Hogwash, says Humphrey, who calls such talk ``Washington rhetoric.''

According to him, Minnesota needs a senator who will make the ``right choices'' within limited means, and he attacks Durenberger's votes for more military spending and freezes on medicare cost-of-living allowances.

Durenberger says such votes were needed to bring the Soviet Union to the arms-reduction bargaining table and to benefit the economy.

``The principles on which my father operated I think are just as solid today as they were when he was alive - being compassionate, investing wisely with our public resources,'' Humphrey says.

Humphrey calls for national health insurance and greater federal investment in education, but he sells social welfare programs as an economic investment in ``people resources.'' He also calls for an expanded war on drugs and says more taxes won't be needed to reduce federal red ink.

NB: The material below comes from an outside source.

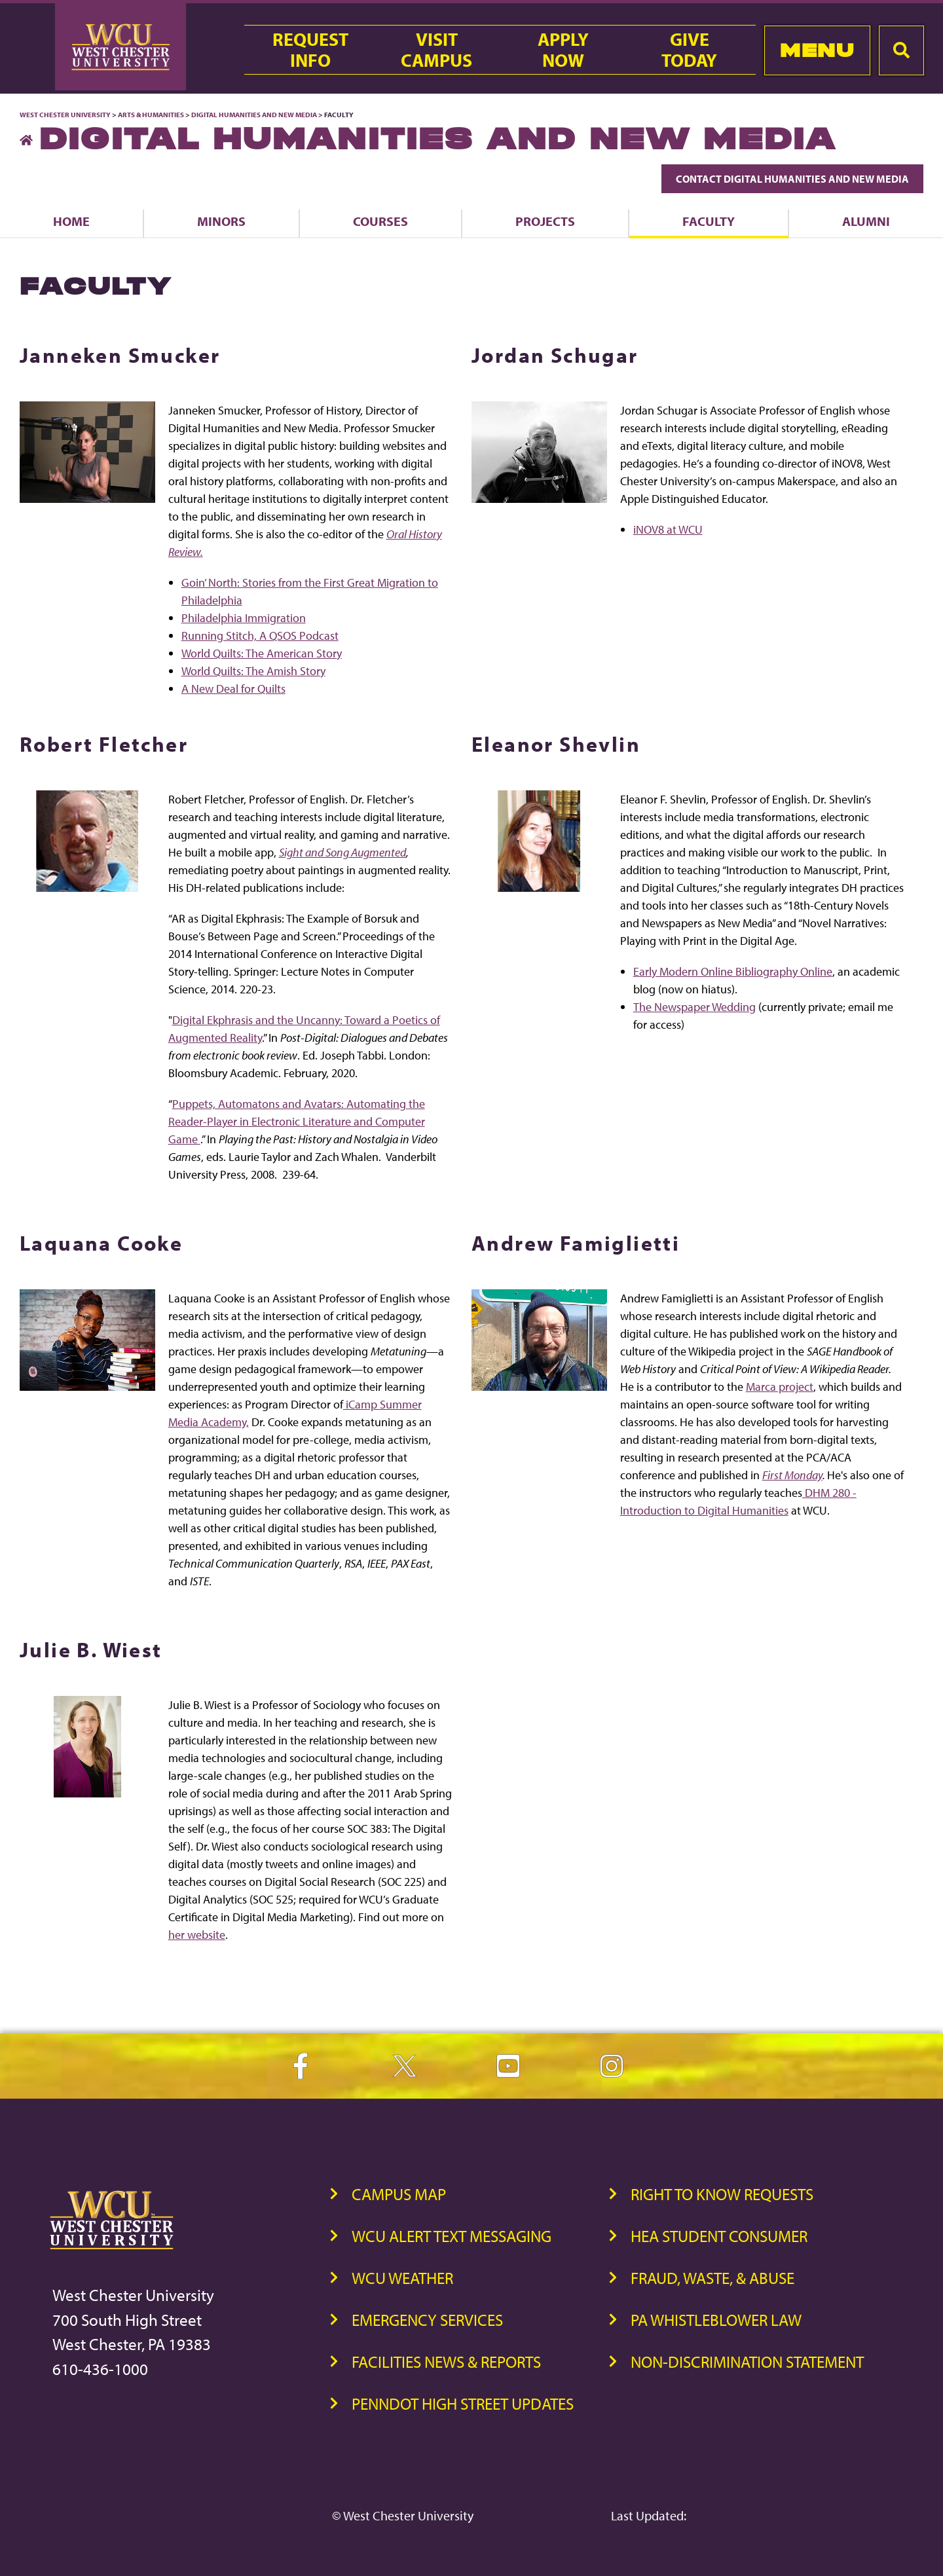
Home (71, 221)
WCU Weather (402, 2278)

After questioning them at the debate, panelist Rose Harm-Davis said, ``I saw both candidates being very close in their viewpoints, very close.''

Humphrey's campaign has tried to make hay out of former Sen. Barry Goldwater's statement that Durenberger was a ``blabbermouth'' on secrets while chairman of the Senate Intelligence Committee.

Durenberger says he felt a need to be more open than some senators from what he terms ``cold war'' backgrounds. ``Lloyd Bentsen is to my right,'' chuckles Durenberger, who as a German Roman Catholic is also ethnically somewhat out of whack with his state's Scandinavian Protestant image.

The incumbent seems well liked by many Minnesotans despite earlier-publicized marital problems, but Humphrey tugs a cord in ``bringing Democrats back home.''

A union official says, however, ``I think most of the old Humphrey supporters are yesteryear.''

In Washington, everyone knows, a whole new political ballgame awaits any liberal senator from Lake Wobegone.